Die häufigsten Weihnachtsgewürze und ihre positiven Wirkungen
In der Naturheilkunde werden Weihnachtsgewürze traditionell eingesetzt, um das Wohlbefinden zu steigern. Tatsächlich stammen die meisten Weihnachtsgewürze von Heilpflanzen. Die enthaltenen Bitterstoffe und ätherischen Öle sorgen nicht nur für den einzigartigen Geschmack und Geruch, sondern wirken sich gleichzeitig positiv auf Körper und Geist auf. Trotzdem stellt die Verwendung von Weihnachtsgewürzen natürlich keineswegs einen Ersatz für die Einnahme richtiger Medikamente dar. „Weihnachtsgewürze
haben eine wohltuende Wirkung, sollten aber nicht in zu hohen Dosen eingesetzt werden.
Weder nützen sie so der Gesundheit noch schmeckt es dann besonders gut“, erklärt Ingrid Bujara vom Institut Fresenius.
Zimt – der verdauungsanregende Klassiker
Der Klassiker unter den Weihnachtsgewürzen ist für seinen intensiven Geschmack und Duft bekannt. In der Naturheilkunde wird Zimt auch heute noch als natürliches Heilmittel eingesetzt. Er stärkt die Verdauung, regt Kreislauf und Durchblutung an und fördert die Fettverdauung. Tipp: Statt fertigem Zimtpulver besser eine Zimtstange frisch zerkleinern.
Nelke – der wohlriechende Schmerzstiller
Die Nelke überzeugt durch ihr herb-würziges Aroma. Auch sie hat pharmakologische Wirkungen und wurde vom Naturheilverein Theophrastus als die Heilpflanze des Jahres 2010 ausgezeichnet. Besonders ist sie für ihre schmerzstillende, regelrecht lokalanästhetische Wirkung bekannt. Sie wirkt darüber hinaus Entzündungshemmend, desinfizierend und appetitanregend.
Muskatnuss – das aromatische Muskelrelaxan
Die Muskatnuss ist mit ihrem leicht bitteren Geschmack das Lebkuchengewürz überhaupt.
In der Naturheilkunde findet sie Verwendung zur Beruhigung der Nerven, zur Linderung von rheumatischen Beschwerden und Muskelschmerzen sowie zur Förderung der Durchblutung.
Anis – der lakritzige Hustenstiller
Das Gewürz zeichnet sich durch seinen Geschmack nach Lakritz und süßem Kümmel aus.
Anis gilt als schleimlösend und ist daher oft in Hustensäften enthalten. Durch seine verdauungsfördernde und krampflösende Wirkung hilft Anis zudem bei der Verdauung fetter Speisen und kann auch Menstruationsbeschwerden lindern.
Koriander – der würzige Seelenbalsam
Die getrockneten Samen des Wintergewürzes duften verführerisch nach Orangen und Zimt.
Geschmacklich ist Koriander nichts Jedermanns Sache, denn das Gewürz hat ein seifiges Aroma. Koriander gilt als Geheimtipp gegen Migräne, wirkt belebend und beruhigt die Nerven.

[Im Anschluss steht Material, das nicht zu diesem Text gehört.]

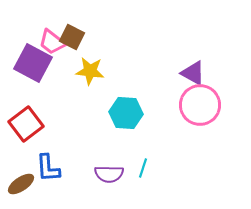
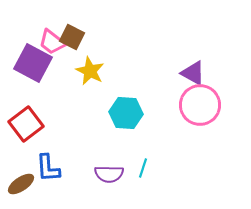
yellow star: rotated 20 degrees clockwise
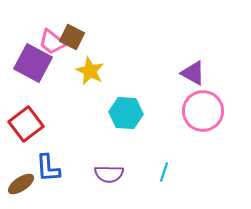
pink circle: moved 3 px right, 6 px down
cyan line: moved 21 px right, 4 px down
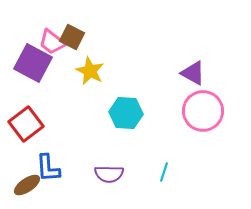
brown ellipse: moved 6 px right, 1 px down
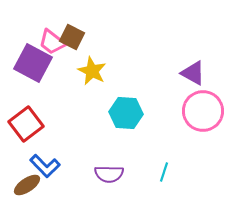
yellow star: moved 2 px right
blue L-shape: moved 3 px left, 2 px up; rotated 40 degrees counterclockwise
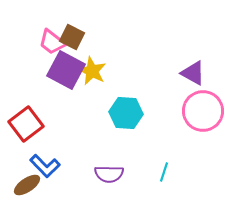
purple square: moved 33 px right, 7 px down
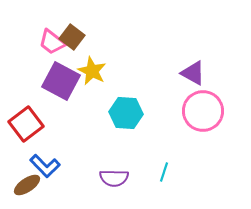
brown square: rotated 10 degrees clockwise
purple square: moved 5 px left, 11 px down
purple semicircle: moved 5 px right, 4 px down
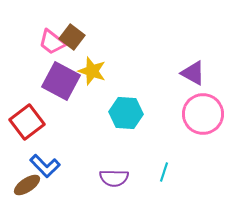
yellow star: rotated 8 degrees counterclockwise
pink circle: moved 3 px down
red square: moved 1 px right, 2 px up
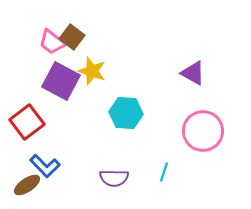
pink circle: moved 17 px down
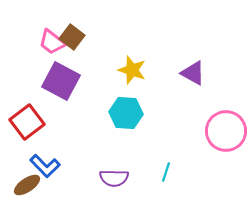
yellow star: moved 40 px right, 1 px up
pink circle: moved 23 px right
cyan line: moved 2 px right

Kardamom – der süßlich-scharfe Magenschoner
Das Weihnachtsgewürz gehört zur Ingwer-Familie und ist vor allem in Lebkuchen, Spekulatius und Stollen zu finden. Geschmacklich zeichnet sich Kardamom durch sein süßlich-scharfes, an Ingwer und Majoran erinnerndes Aroma aus. In der Naturheilkunde wird Kardamom zur Behandlung von Verdauungsproblemen eingesetzt.
Vanille – der liebliche Stimmungsaufheller
Vanille findet sich in fast jedem Plätzchenteig. Leider enthalten die meisten Produkte künstliches Vanille-Aroma und keine echte Vanille. Die echte Vanille erkennt man an den braun-schwarzen Punkten, die direkt aus der Vanillestange stammen. Vanille hat eine stimmungsaufhellende, nervenstärkende Wirkung und fördert die Bildung von Glückshormonen.